Thus, the instant motion is Wilburn's second or successive § 2255 motion. Consequently, the Court will direct the Clerk of Court to open Wilburn's August 16, 2010, motion as a separate civil § 2255 action. Since Wilburn has not obtained prior permission from the court of appeals, that action is dismissed for lack of jurisdiction. Nuñez v. United States, 96 F.3d 990, 991 (7th Cir. 1996)). Wilburn is advised that this Court lacks jurisdiction to entertain any further collateral proceedings unless the Court of Appeals first grants permission under § 2244 and § 2255(h). If Wilburn intends to seek permission from the court of appeals to file a successive petition, he should be aware that 7th Circuit Rule 22.2 sets forth the requirements for such petitions. The text of the Rule is appended to this Decision and Order.
Alternatively, Wilburn's motion reflects his disagreement with the court of appeals' determination that his request to file a successive petition did not fall within the scope of those additional petitions authorized by § 2255(h). This Court is bound by the determinations of the Court of Appeals for the Seventh Circuit, unless or until they are overruled by the United States Supreme Court.

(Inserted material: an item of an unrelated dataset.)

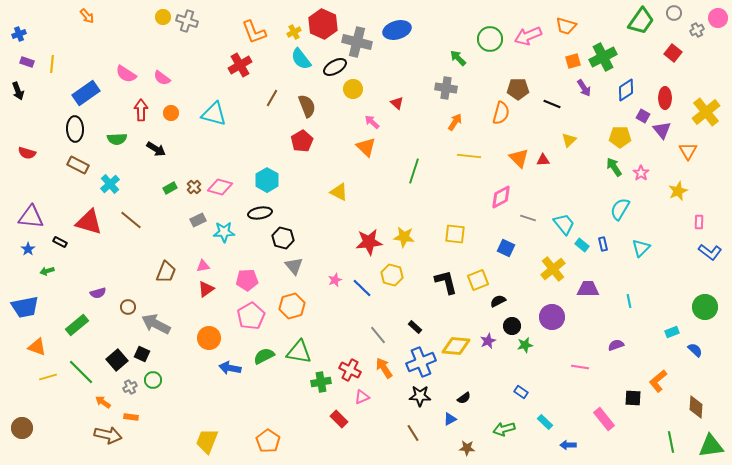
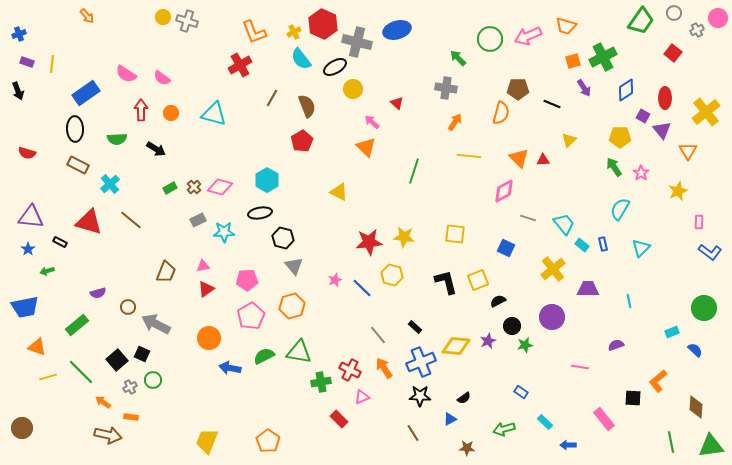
pink diamond at (501, 197): moved 3 px right, 6 px up
green circle at (705, 307): moved 1 px left, 1 px down
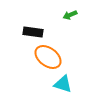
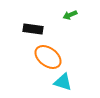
black rectangle: moved 3 px up
cyan triangle: moved 2 px up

As required by Rule 11 of the Rules Governing Section 2255 Proceedings for the United States District Courts as amended December 1, 2009, this Court also certifies to the court of appeals that it has concluded that jurists of reason would not find it debatable whether the district court was correct in its procedural ruling. Slack v. McDaniel, 529 U.S. 473, 484 (2000); 28 U.S.C. § 2253(c)(2). Therefore, this Court declines to issue a certificate of appealability. Since this Court has not issued a certificate of appealability, Wilburn may not appeal this determination. However, he may seek a certificate from the Court of Appeals under Federal Rule of Appellate Procedure 22. See Rule 11(a) of the Rules Governing Section 2255 Proceedings for the United States District Courts.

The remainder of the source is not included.